OPPOSIZIONE A DRAGHI ALLO SCOPERTO. Nell'ultimo anno si sono moltiplicate le indiscrezioni di scontri tra Weidmann e Schaeuble con Draghi, che un anno e mezzo fa ha perso l'unico alleato tedesco nella Bce, Joerg Asmussen. Il braccio di ferro di Berlino è da mesi che si fa sempre più intenso anche con Parigi. E che ora ha raggiunto l'apice dopo che la cancelliera ha scoperto che il membro francese del board dell'Esm ha aiutato Atene a scrivere la richiesta di aiuti. Al punto che il ministro degli Esteri del Lussemburgo ha chiesto di evitare un «conflitto di vasta portata» e «catastrofico» per l'Europa.
BERLINO VS PARIGI E BRUXELLES. «La Francia farà di tutto per raggiungere un accordo oggi permettendo alla Grecia di restare nella zona euro», ha martellato Hollande. Parole opposte da Merkel: «Non ci sarà un accordo a qualunque costo, dovremo valutare se i vantaggi sono superiori agli svantaggi». Mentre Renzi fa sponda con Parigi e ribatte: «Non posso immaginare un'Europa senza Grecia». E la rottura si sta consumando anche con Bruxelles. «Combatterò sino all'ultimissimo millisecondo perché ci sia un accordo», ha avvertito il presidente della Commissione Ue Jean-Claude Juncker, che da settimane lavora in controtendenza con Berlino per avvicinare il premier greco Alexis Tsipras a un'intesa.

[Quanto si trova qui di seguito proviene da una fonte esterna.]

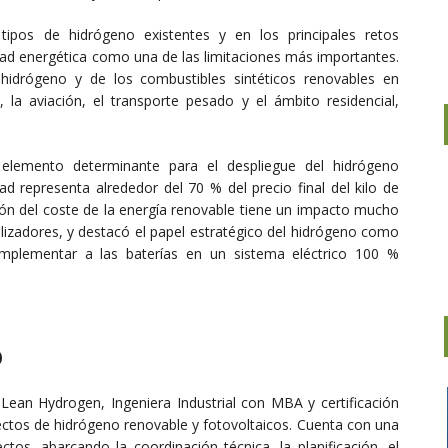
 tipos de hidrógeno existentes y en los principales retos
dad energética como una de las limitaciones más importantes.
 hidrógeno y de los combustibles sintéticos renovables en
, la aviación, el transporte pesado y el ámbito residencial,
elemento determinante para el despliegue del hidrógeno
ad representa alrededor del 70 % del precio final del kilo de
ión del coste de la energía renovable tiene un impacto mucho
lizadores, y destacó el papel estratégico del hidrógeno como
mplementar a las baterías en un sistema eléctrico 100 %
o
ean Hydrogen, Ingeniera Industrial con MBA y certificación
ectos de hidrógeno renovable y fotovoltaicos. Cuenta con una
ctos, abarcando la coordinación técnica, la planificación, el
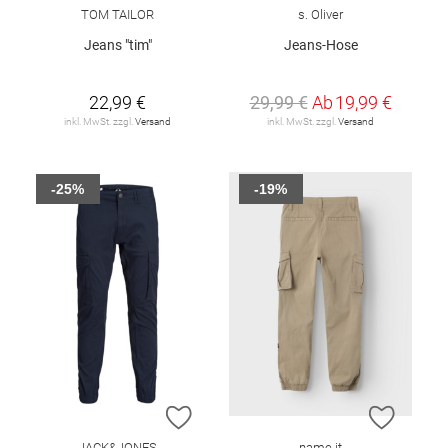
TOM TAILOR
s. Oliver
Jeans "tim"
Jeans-Hose
22,99 €
29,99 €
Ab
19,99 €
inkl. MwSt. zzgl.
Versand
inkl. MwSt. zzgl.
Versand
-25%
-19%
ZUR WUNSCHLISTE HINZUFÜGEN
ZUR W
JACK&JONES
name it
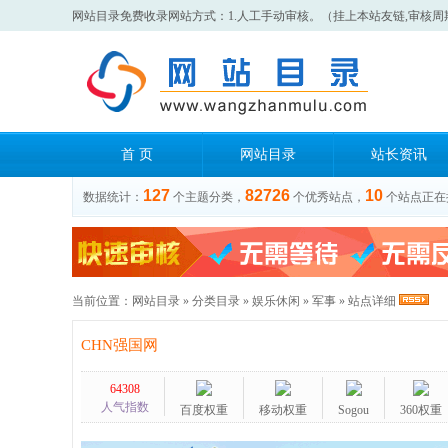
网站目录免费收录网站方式：1.人工手动审核。（挂上本站友链,审核周
首 页
网站目录
站长资讯
127
82726
10
数据统计：
个主题分类，
个优秀站点，
个站点正在
当前位置：
网站目录
»
分类目录
»
娱乐休闲
»
军事
» 站点详细
CHN强国网
64308
人气指数
百度权重
移动权重
Sogou
360权重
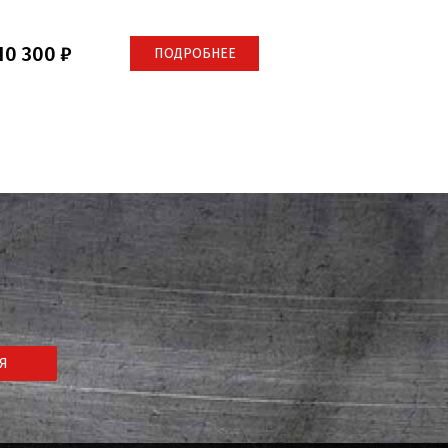
10 300
ПОДРОБНЕЕ
Я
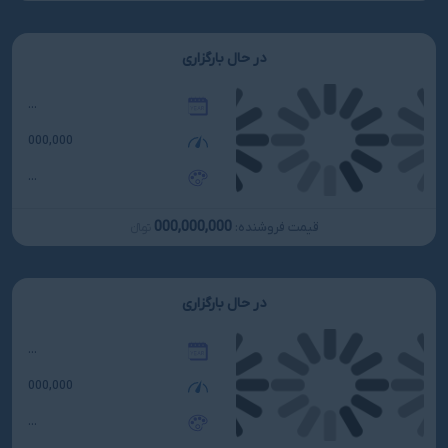
در حال بارگزاری
...
000,000
...
000,000,000
قیمت فروشنده:
تومانءءء
در حال بارگزاری
...
000,000
...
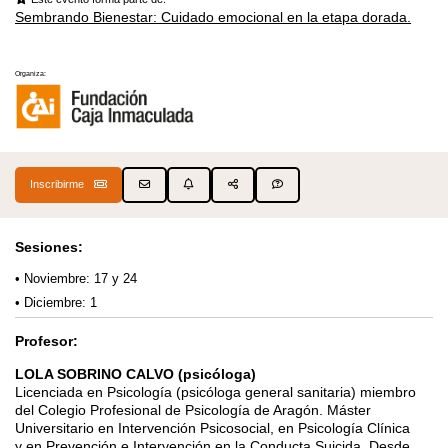
Sembrando Bienestar: Cuidado emocional en la etapa dorada.
Organiza:
Inscribirme
Sesiones:
Noviembre: 17 y 24
Diciembre: 1
Profesor:
LOLA SOBRINO CALVO (psicóloga)
Licenciada en Psicología (psicóloga general sanitaria) miembro
del Colegio Profesional de
Psicología de Aragón. Máster
Universitario en Intervención Psicosocial, en Psicología Clínica
y
en Prevención e Intervención en la Conducta Suicida. Desde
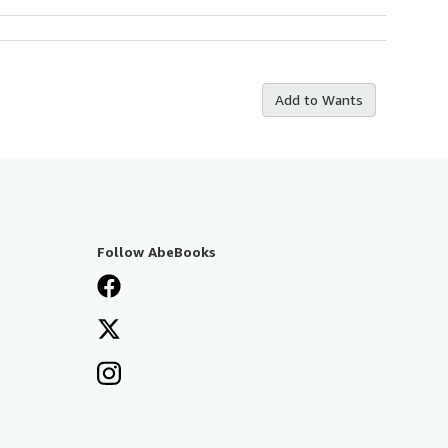
Add to Wants
Follow AbeBooks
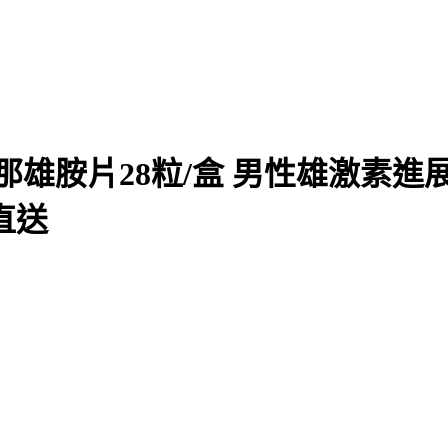
那雄胺片28粒/盒 男性雄激素進展
直送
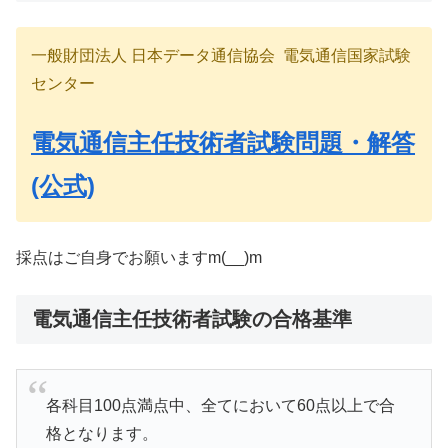
一般財団法人 日本データ通信協会 電気通信国家試験
センター
電気通信主任技術者試験問題・解答
(公式)
採点はご自身でお願いますm(__)m
電気通信主任技術者試験の合格基準
各科目100点満点中、全てにおいて60点以上で合
格となります。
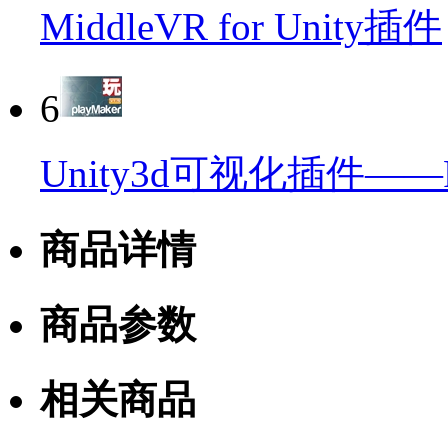
MiddleVR for Unity插件
6
Unity3d可视化插件——Pl
商品详情
商品参数
相关商品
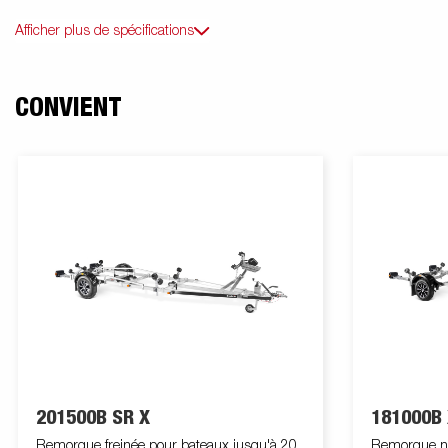
Afficher plus de spécifications
CONVIENT
201500B SR X
181000B 
Remorque freinée pour bateaux jusqu'à 20
Remorque non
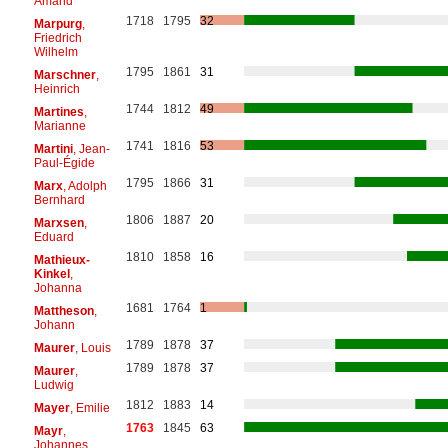
Amand
1718
1795
32
Marpurg
,
Friedrich
Wilhelm
1795
1861
31
Marschner
,
Heinrich
1744
1812
49
Martines
,
Marianne
1741
1816
53
Martini
, Jean-
Paul-Égide
1795
1866
31
Marx
, Adolph
Bernhard
1806
1887
20
Marxsen
,
Eduard
1810
1858
16
Mathieux-
Kinkel
,
Johanna
1681
1764
1
Mattheson
,
Johann
1789
1878
37
Maurer
, Louis
1789
1878
37
Maurer
,
Ludwig
1812
1883
14
Mayer
, Emilie
1763
1845
63
Mayr
,
Johannes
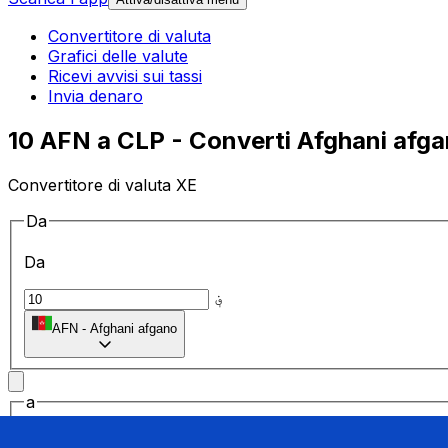
Convertitore di valuta
Grafici delle valute
Ricevi avvisi sui tassi
Invia denaro
10 AFN a CLP - Converti Afghani afgan
Convertitore di valuta XE
Da
Da
؋
AFN
-
Afghani afgano
a
a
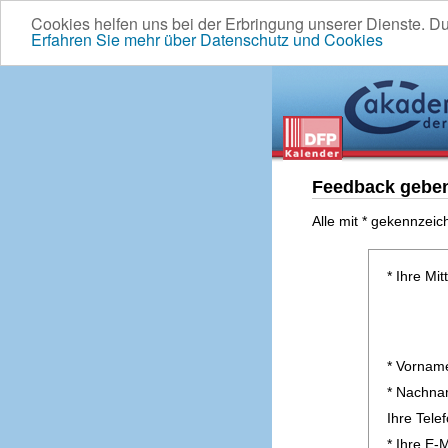
Cookies helfen uns bei der Erbringung unserer Dienste. D
Erfahren Sie mehr über Datenschutz und Cookies
Feedback gebe
Alle mit * gekennzeic
* Ihre Mit
* Vornam
* Nachn
Ihre Tel
* Ihre E-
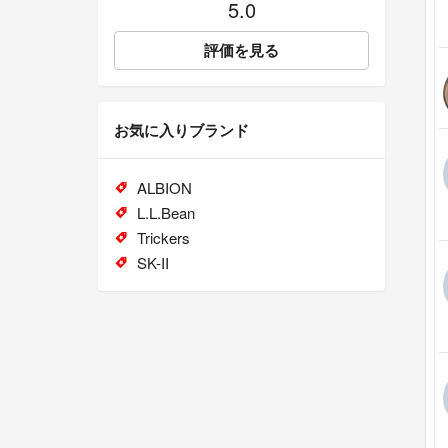
5.0
評価を見る
お気に入りブランド
ALBION
L.L.Bean
Trickers
SK-II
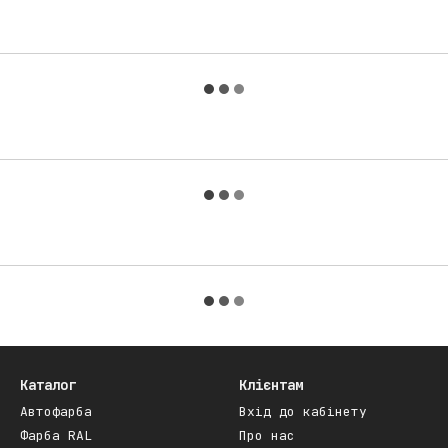
Каталог
Клієнтам
Автофарба
Вхід до кабінету
Фарба RAL
Про нас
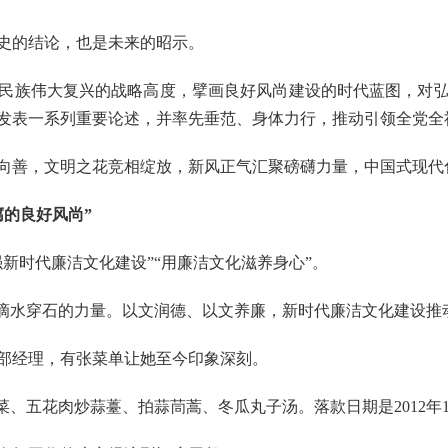
史的结论，也是未来的昭示。
族伟大复兴的战略高度，擘画良好风尚建设的时代蓝图，对弘
发表一系列重要论述，并率先垂范、身体力行，推动引领全党全
善，文明之花竞相绽放，新风正气汇聚磅礴力量，中国式现代
的良好风尚”
时代廉洁文化建设”“用廉洁文化滋养身心”。
滴水穿石的力量。以文润德、以文养廉，新时代廉洁文化建设推
经理，有张菜单让她至今印象深刻。
五花肉炒蒜薹、拍蒜茼蒿、冬瓜丸子汤。落款日期是2012年12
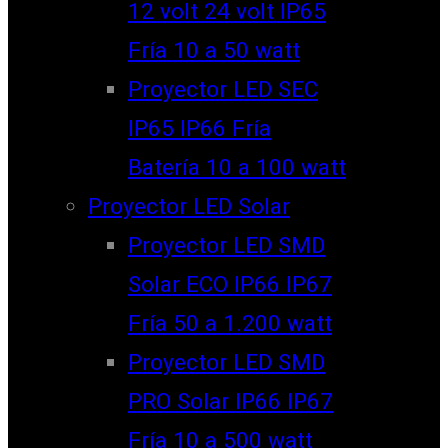
12 volt 24 volt IP65
Fría 10 a 50 watt
Proyector LED SEC
IP65 IP66 Fría
Batería 10 a 100 watt
Proyector LED Solar
Proyector LED SMD
Solar ECO IP66 IP67
Fría 50 a 1.200 watt
Proyector LED SMD
PRO Solar IP66 IP67
Fría 10 a 500 watt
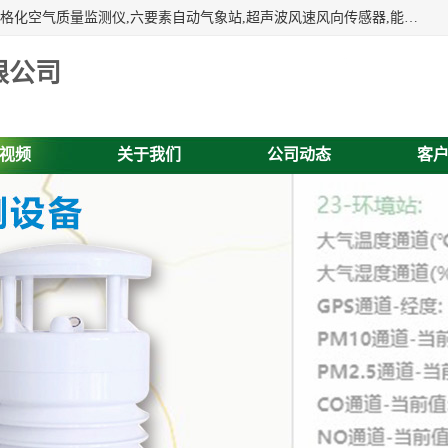
富奥通科技主营：气象五参数,气象六要素,微型自动气象站,网格化空气质量监测仪,六要素自动气象站,超声波风速风向传感器,能见度仪,大气微型站,交通自动气象站,高速路面结冰监测,路面状况传感器等。
限公司
视频
关于我们
公司动态
客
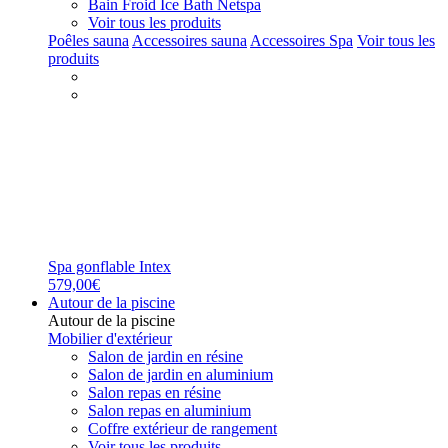
Bain Froid Ice Bath Netspa
Voir tous les produits
Poêles sauna
Accessoires sauna
Accessoires Spa
Voir tous les
produits
Spa gonflable Intex
579,00€
Autour de la piscine
Autour de la piscine
Mobilier d'extérieur
Salon de jardin en résine
Salon de jardin en aluminium
Salon repas en résine
Salon repas en aluminium
Coffre extérieur de rangement
Voir tous les produits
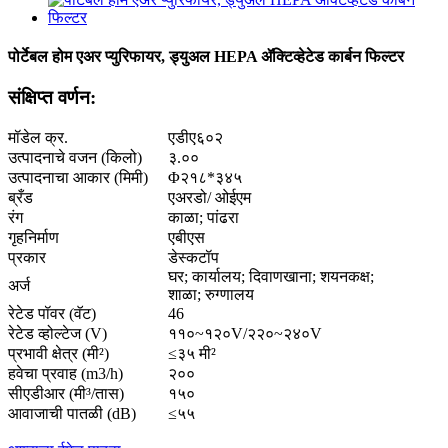
पोर्टेबल होम एअर प्युरिफायर, ड्युअल HEPA ॲक्टिव्हेटेड कार्बन फिल्टर
संक्षिप्त वर्णन:
मॉडेल क्र.
एडीए६०२
उत्पादनाचे वजन (किलो)
३.००
उत्पादनाचा आकार (मिमी)
Φ२१८*३४५
ब्रँड
एअरडो/ ओईएम
रंग
काळा; पांढरा
गृहनिर्माण
एबीएस
प्रकार
डेस्कटॉप
घर; कार्यालय; दिवाणखाना; शयनकक्ष;
अर्ज
शाळा; रुग्णालय
रेटेड पॉवर (वॅट)
46
रेटेड व्होल्टेज (V)
११०~१२०V/२२०~२४०V
प्रभावी क्षेत्र (मी²)
≤३५ मी²
हवेचा प्रवाह (m3/h)
२००
सीएडीआर (मी³/तास)
१५०
आवाजाची पातळी (dB)
≤५५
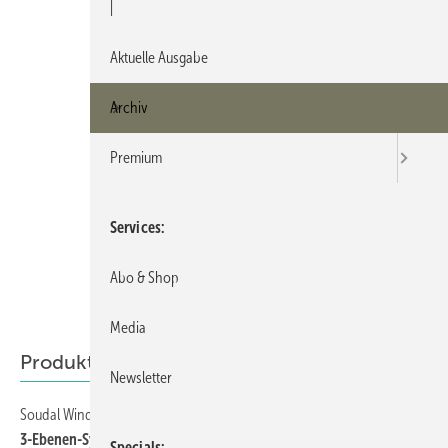
|
Aktuelle Ausgabe
Archiv
Premium
Services
Abo & Shop
Media
Produkte
Newsletter
Soudal Window System
1
3-Ebenen-System eingehalten
Specials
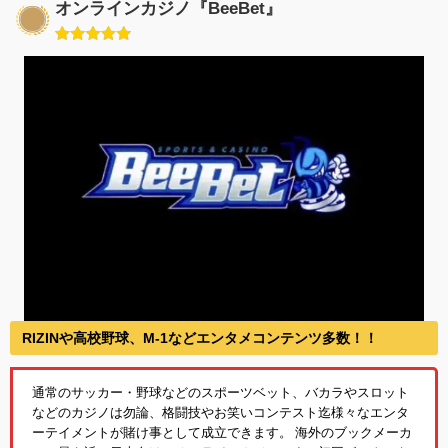
オンラインカジノ『BeeBet』
RIZINや高校野球、M-1などエンタメコンテンツ多数！！
通常のサッカー・野球などのスポーツベット、バカラやスロット
などのカジノは勿論、格闘技やお笑いコンテスト迄様々なエンタ
ーテイメントが賭け事として成立できます。 海外のブックメーカ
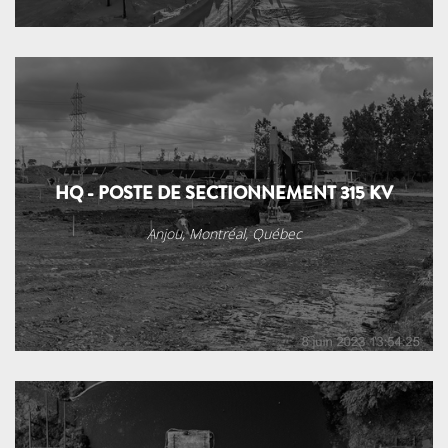
HQ - POSTE DE SECTIONNEMENT 315 KV
Anjou, Montréal, Québec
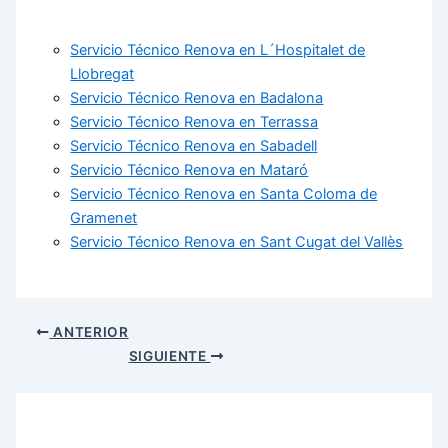
Servicio Técnico Renova en L´Hospitalet de
Llobregat
Servicio Técnico Renova en Badalona
Servicio Técnico Renova en Terrassa
Servicio Técnico Renova en Sabadell
Servicio Técnico Renova en Mataró
Servicio Técnico Renova en Santa Coloma de
Gramenet
Servicio Técnico Renova en Sant Cugat del Vallès
ANTERIOR
SIGUIENTE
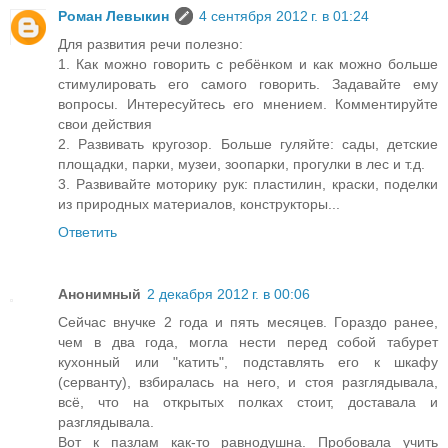
Роман Левыкин
4 сентября 2012 г. в 01:24
Для развития речи полезно:
1. Как можно говорить с ребёнком и как можно больше
стимулировать его самого говорить. Задавайте ему
вопросы. Интересуйтесь его мнением. Комментируйте
свои действия
2. Развивать кругозор. Больше гуляйте: сады, детские
площадки, парки, музеи, зоопарки, прогулки в лес и т.д.
3. Развивайте моторику рук: пластилин, краски, поделки
из природных материалов, конструкторы...
Ответить
Анонимный
2 декабря 2012 г. в 00:06
Сейчас внучке 2 года и пять месяцев. Гораздо ранее,
чем в два года, могла нести перед собой табурет
кухонный или "катить", подставлять его к шкафу
(серванту), взбиралась на него, и стоя разглядывала,
всё, что на открытых полках стоит, доставала и
разглядывала.
Вот к пазлам как-то равнодушна. Пробовала учить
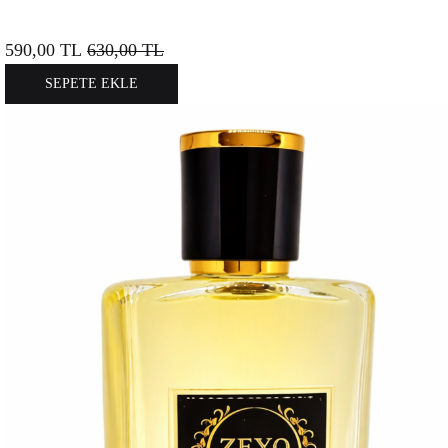
590,00
TL
630,00
TL
SEPETE EKLE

«Divisione tra Nord, Sud e Est Europa: il peggiore risultato immaginabile»

François Hollande e Angela Merkel.

In Germania sono i socialdemocratici a lanciare l'allarme: «Una divisione generale fra le posizioni del Nord e del Sud e dell'Est Europa sul salvataggio della Grecia è il risultato peggiore che si possa immaginare», hanno scritto in una lettera ai parlamentari del Bundestag Martin Schulz e Sigmar Gabriel.
SOCIALISTI PER ALLEGGERIMENTO DEL DEBITO. I due politici tedeschi hanno concordato la posizione con i socialdemocratici francesi, affrontando anche il nodo del debito, esploso negli ultimi tempi in Grecia: «Vogliamo usare tutte le chance possibili per raggiungere un alleggerimento del debito nel quadro delle possibilità giuridiche esistenti», hanno affermato. Il vicecancelliere tedesco ha attirato su di sè molte critiche nel partito, dopo aver affermato su Facebook che l'Spd fosse a conoscenza della proposta sulla Grexit di Wolfgang Schaeuble. Una posizione poi ritrattata a Bruxelles, dove a margine dei lavori, ha affermato: «il documento non lo conosco».
KRUGMAN: FOLLIA VENDICATIVA. E da Oltreoceano il Nobel Paul Krugman sul New York Times dichiara il tradimento dell'idea di Europa: le richieste avanzate dall'Eurogruppo alla Grecia sono una «follia vendicativa»: sono una «completa distruzione della sovranità nazionale» e non danno alcuna «speranza». «Sono un grottesco tradimento di tutto quello che significa il progetto Europeo».